#### WORK REQUEST
What lines in the records below mention "týchto"? List them all.

Records from a data source
┌──

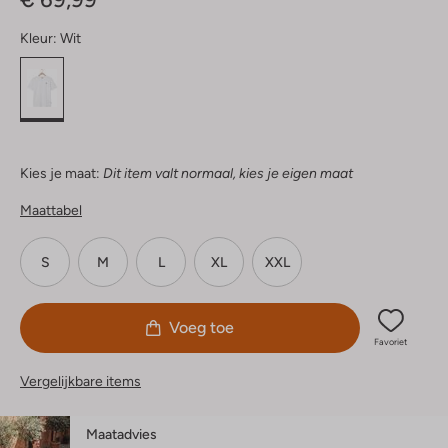
Kleur:
Wit
Kies je maat:
Dit item valt normaal, kies je eigen maat
Maattabel
S
M
L
XL
XXL
Voeg toe
Favoriet
Vergelijkbare items
Maatadvies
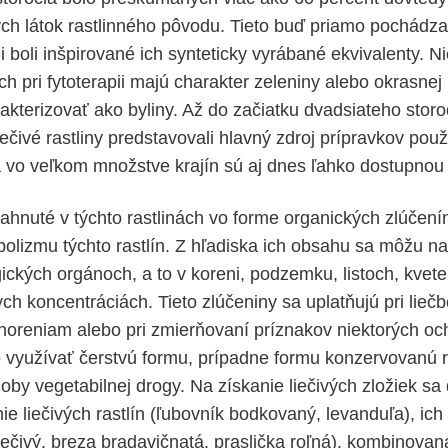
ch látok rastlinného pôvodu. Tieto buď priamo pochádzali
mi boli inšpirované ich synteticky vyrábané ekvivalenty. N
ch pri fytoterapii majú charakter zeleniny alebo okrasnej 
kterizovať ako byliny. Až do začiatku dvadsiateho storo
iečivé rastliny predstavovali hlavný zdroj prípravkov pou
a vo veľkom množstve krajín sú aj dnes ľahko dostupnou 
iahnuté v týchto rastlinách vo forme organických zlúčen
lizmu týchto rastlín. Z hľadiska ich obsahu sa môžu n
ických orgánoch, a to v koreni, podzemku, listoch, kvete
nych koncentráciách. Tieto zlúčeniny sa uplatňujú pri liečb
oreniam alebo pri zmierňovaní príznakov niektorých och
o využívať čerstvú formu, prípadne formu konzervovanú 
by vegetabilnej drogy. Na získanie liečivých zložiek sa
e liečivých rastlín (ľubovník bodkovaný, levanduľa), ich
liečivý, breza bradavičnatá, praslička roľná), kombinova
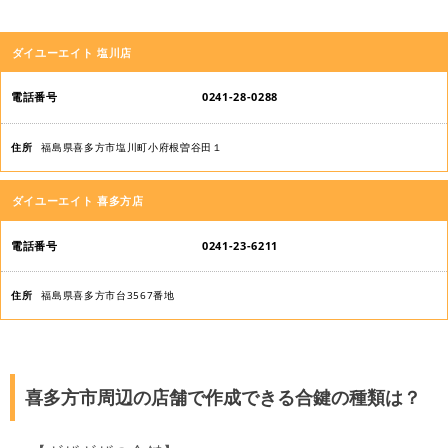
店
ダイユーエイト 塩川店
舗
名
0241-28-0288
電
福島県喜多方市塩川町小府根曽谷田１
話
番
ダイユーエイト 喜多方店
号
0241-23-6211
住
所
福島県喜多方市台3567番地
喜多方市周辺の店舗で作成できる合鍵の種類は？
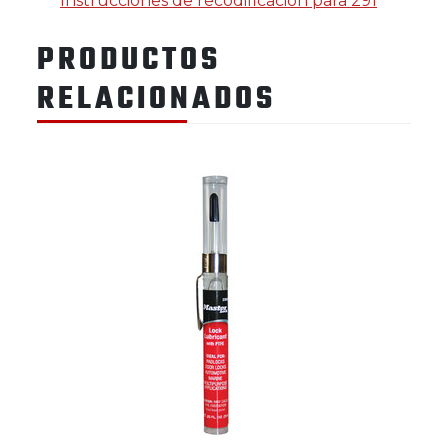
Instrucciones de recodificación para 291
PRODUCTOS
RELACIONADOS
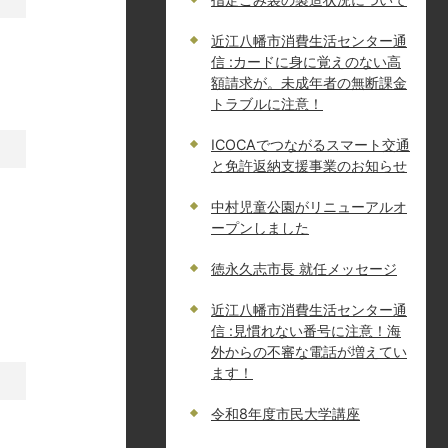
近江八幡市消費生活センター通
信 :カードに身に覚えのない高
額請求が。未成年者の無断課金
トラブルに注意！
ICOCAでつながるスマート交通
と免許返納支援事業のお知らせ
中村児童公園がリニューアルオ
ープンしました
徳永久志市長 就任メッセージ
近江八幡市消費生活センター通
信 :見慣れない番号に注意！海
外からの不審な電話が増えてい
ます！
令和8年度市民大学講座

└──

#### PROBLEM SOLUTION
iahnuté v týchto rastlinách vo forme organických zlúčen
lizmu týchto rastlín. Z hľadiska ich obsahu sa môžu n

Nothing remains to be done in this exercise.